▶ [Action item]: For the entries below, the expected answer is the line with "17 סוגי תוכן", the line with "מפתח לבניית מותג חזק בגוגל ובמנועי AI", and every line between them, exactly as written, and nothing more.

· · · · ·

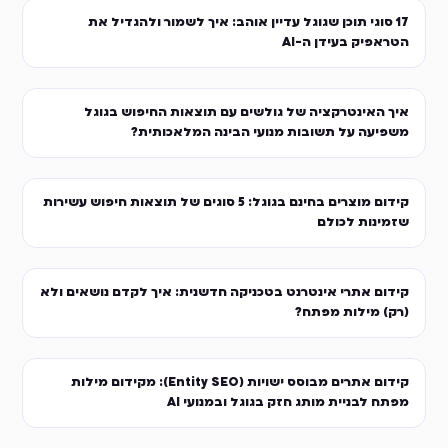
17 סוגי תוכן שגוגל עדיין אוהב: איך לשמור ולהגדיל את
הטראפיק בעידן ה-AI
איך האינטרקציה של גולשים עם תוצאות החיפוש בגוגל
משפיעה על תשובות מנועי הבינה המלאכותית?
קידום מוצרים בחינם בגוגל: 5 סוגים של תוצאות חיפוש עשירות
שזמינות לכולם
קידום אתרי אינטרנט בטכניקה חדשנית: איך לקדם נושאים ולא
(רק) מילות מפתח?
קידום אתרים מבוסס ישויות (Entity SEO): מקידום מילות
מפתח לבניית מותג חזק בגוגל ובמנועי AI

· · · · ·

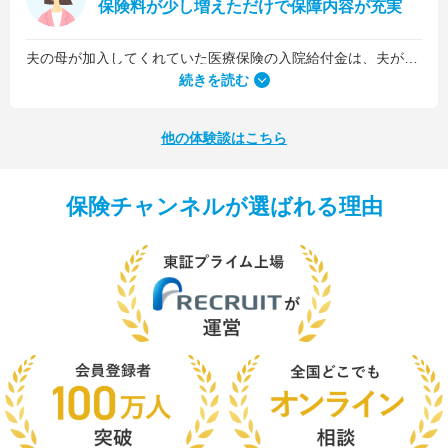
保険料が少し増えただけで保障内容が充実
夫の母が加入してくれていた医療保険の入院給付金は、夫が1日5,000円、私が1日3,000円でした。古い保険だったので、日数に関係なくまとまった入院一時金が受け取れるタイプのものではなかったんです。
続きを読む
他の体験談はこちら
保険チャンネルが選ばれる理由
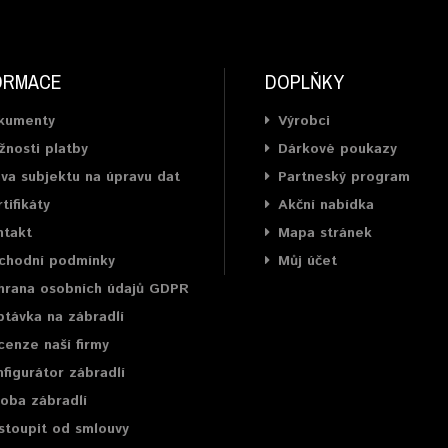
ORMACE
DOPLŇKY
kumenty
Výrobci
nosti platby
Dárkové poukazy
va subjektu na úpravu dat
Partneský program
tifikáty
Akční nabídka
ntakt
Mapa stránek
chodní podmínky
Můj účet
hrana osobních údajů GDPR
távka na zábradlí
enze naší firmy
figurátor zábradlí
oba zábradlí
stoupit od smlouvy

· · · · ·

▶ [Response]:
17 סוגי תוכן שגוגל עדיין אוהב: איך לשמור ולהגדיל את
הטראפיק בעידן ה-AI
איך האינטרקציה של גולשים עם תוצאות החיפוש בגוגל
משפיעה על תשובות מנועי הבינה המלאכותית?
קידום מוצרים בחינם בגוגל: 5 סוגים של תוצאות חיפוש עשירות
שזמינות לכולם
קידום אתרי אינטרנט בטכניקה חדשנית: איך לקדם נושאים ולא
(רק) מילות מפתח?
קידום אתרים מבוסס ישויות (Entity SEO): מקידום מילות
מפתח לבניית מותג חזק בגוגל ובמנועי AI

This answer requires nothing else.